● EXERCISE DESCRIPTION: Show all lines from the records below in which the string "will" is present.

(Stored dataset items)
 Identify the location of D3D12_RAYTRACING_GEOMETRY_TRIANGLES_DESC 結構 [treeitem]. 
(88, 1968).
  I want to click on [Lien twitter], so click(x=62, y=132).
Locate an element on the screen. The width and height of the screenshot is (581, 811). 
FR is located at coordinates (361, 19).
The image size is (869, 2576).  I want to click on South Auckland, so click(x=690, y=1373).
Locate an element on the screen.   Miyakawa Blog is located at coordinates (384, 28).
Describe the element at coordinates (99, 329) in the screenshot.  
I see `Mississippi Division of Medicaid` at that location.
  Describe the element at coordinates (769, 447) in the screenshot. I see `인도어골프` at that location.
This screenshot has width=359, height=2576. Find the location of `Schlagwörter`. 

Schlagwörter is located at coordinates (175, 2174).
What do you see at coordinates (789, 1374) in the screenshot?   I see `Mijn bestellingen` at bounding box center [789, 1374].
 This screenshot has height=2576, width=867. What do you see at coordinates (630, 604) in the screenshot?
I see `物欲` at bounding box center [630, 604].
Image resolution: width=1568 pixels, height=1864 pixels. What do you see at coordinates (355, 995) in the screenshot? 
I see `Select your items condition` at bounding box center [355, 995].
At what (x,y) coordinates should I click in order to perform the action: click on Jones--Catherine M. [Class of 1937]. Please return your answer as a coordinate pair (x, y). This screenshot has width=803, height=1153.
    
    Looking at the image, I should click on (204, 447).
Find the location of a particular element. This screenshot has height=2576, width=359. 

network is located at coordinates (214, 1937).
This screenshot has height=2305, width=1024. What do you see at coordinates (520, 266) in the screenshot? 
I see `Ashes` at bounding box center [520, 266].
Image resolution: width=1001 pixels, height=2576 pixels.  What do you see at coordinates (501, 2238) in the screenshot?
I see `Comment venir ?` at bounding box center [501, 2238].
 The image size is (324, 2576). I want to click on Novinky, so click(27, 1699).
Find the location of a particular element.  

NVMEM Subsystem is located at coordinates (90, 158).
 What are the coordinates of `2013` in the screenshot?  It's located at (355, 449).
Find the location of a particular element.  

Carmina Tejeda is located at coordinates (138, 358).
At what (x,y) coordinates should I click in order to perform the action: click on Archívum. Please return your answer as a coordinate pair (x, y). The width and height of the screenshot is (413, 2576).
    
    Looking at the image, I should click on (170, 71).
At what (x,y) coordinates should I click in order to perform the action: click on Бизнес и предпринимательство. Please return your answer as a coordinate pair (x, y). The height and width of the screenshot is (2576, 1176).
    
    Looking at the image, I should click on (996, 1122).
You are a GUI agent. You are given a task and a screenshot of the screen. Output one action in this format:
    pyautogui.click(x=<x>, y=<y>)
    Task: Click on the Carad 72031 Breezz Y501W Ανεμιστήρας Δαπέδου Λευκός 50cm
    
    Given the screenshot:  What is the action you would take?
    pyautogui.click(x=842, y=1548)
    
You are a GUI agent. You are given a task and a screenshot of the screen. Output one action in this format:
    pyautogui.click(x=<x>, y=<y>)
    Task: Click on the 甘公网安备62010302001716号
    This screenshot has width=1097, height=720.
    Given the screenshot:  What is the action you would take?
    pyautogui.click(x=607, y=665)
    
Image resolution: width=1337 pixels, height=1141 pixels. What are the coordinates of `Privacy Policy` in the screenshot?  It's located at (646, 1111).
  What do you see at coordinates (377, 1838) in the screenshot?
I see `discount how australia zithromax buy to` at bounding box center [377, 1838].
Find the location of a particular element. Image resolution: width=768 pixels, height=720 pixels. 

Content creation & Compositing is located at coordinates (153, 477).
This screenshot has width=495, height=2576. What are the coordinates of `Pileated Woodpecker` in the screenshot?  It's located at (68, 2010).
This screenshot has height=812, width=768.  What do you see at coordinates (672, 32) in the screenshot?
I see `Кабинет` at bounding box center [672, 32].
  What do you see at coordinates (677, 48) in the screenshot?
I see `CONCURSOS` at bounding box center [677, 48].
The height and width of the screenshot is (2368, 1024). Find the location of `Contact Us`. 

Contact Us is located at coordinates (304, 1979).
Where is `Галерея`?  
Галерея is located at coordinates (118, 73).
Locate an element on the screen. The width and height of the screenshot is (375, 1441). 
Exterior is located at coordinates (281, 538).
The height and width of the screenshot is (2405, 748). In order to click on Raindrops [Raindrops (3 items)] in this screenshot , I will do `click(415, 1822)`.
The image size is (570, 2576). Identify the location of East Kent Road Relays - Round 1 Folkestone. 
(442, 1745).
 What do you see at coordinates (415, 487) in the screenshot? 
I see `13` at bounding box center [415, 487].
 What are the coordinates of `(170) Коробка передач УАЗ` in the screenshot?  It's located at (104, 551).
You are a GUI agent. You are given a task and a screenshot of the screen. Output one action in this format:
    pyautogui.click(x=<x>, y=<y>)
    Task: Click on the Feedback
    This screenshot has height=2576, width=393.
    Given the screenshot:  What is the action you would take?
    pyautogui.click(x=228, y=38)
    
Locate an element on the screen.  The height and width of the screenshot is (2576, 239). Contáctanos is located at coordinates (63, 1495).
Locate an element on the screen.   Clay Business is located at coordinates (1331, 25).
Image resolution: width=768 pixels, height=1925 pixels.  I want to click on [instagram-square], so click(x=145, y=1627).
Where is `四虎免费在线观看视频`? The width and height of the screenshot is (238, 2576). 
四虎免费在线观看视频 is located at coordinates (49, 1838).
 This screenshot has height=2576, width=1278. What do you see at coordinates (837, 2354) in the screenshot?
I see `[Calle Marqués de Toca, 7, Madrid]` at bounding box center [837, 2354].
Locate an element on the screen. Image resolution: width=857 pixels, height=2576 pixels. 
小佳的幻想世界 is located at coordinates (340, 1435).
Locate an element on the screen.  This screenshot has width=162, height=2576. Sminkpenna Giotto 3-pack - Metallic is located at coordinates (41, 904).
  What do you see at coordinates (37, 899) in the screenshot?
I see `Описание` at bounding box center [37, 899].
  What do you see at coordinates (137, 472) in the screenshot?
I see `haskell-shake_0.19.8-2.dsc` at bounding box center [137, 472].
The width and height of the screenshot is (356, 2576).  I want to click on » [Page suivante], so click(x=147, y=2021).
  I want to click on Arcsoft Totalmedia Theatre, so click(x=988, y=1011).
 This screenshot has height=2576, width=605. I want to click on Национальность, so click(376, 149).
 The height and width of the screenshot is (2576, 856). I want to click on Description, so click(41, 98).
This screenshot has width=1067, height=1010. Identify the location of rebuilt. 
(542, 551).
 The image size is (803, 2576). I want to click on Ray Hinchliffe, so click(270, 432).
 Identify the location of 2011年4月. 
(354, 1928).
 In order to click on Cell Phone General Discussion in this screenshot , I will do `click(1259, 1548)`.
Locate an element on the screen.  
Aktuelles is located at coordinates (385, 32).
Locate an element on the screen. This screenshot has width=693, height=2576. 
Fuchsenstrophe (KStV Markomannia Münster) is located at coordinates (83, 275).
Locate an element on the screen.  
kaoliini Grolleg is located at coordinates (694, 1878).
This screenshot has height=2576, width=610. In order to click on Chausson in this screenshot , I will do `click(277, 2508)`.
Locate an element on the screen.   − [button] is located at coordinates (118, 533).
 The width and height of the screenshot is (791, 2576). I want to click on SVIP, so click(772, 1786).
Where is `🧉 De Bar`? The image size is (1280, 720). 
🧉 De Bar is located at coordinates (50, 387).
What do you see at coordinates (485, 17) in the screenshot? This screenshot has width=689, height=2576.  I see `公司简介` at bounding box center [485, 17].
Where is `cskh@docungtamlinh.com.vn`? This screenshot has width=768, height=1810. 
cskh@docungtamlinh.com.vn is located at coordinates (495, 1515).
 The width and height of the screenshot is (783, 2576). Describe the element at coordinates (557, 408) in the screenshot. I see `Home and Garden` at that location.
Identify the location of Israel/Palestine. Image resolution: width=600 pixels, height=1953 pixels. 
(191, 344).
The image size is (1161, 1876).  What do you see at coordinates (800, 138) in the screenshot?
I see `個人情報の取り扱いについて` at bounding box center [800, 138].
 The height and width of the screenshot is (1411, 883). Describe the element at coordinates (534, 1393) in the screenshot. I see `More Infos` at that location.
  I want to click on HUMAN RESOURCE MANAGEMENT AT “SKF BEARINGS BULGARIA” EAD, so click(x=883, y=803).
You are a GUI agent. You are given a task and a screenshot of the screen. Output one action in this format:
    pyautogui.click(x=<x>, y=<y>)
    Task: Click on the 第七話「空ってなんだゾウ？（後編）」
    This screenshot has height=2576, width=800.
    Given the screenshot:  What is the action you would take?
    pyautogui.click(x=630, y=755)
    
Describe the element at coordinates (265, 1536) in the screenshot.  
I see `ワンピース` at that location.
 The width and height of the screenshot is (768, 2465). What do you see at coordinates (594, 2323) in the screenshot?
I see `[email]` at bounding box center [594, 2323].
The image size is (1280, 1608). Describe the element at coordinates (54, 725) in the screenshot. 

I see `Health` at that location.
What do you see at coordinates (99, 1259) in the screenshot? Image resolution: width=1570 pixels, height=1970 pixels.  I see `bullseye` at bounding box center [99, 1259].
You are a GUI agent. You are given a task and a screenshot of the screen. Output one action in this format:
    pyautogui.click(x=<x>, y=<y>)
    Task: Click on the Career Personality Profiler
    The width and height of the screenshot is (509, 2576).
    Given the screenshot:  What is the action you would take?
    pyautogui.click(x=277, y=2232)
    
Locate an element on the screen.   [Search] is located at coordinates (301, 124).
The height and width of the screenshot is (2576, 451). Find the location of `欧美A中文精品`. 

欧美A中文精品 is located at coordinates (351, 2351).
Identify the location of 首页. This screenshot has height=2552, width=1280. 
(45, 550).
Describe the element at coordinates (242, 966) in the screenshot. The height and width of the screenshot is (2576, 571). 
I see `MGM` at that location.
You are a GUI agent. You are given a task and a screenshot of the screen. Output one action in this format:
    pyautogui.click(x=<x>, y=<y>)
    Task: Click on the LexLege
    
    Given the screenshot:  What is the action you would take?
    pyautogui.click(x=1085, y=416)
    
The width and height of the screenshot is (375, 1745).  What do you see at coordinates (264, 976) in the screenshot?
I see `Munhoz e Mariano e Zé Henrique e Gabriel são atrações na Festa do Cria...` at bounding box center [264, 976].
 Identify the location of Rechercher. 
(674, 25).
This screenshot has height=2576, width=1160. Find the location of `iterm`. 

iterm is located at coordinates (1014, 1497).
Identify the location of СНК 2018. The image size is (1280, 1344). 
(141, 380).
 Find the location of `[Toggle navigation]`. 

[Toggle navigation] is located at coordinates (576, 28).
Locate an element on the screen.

● RESULT OF THIS EXERCISE:
The height and width of the screenshot is (2405, 748). In order to click on Raindrops [Raindrops (3 items)] in this screenshot , I will do `click(415, 1822)`.
 In order to click on Cell Phone General Discussion in this screenshot , I will do `click(1259, 1548)`.
This screenshot has height=2576, width=610. In order to click on Chausson in this screenshot , I will do `click(277, 2508)`.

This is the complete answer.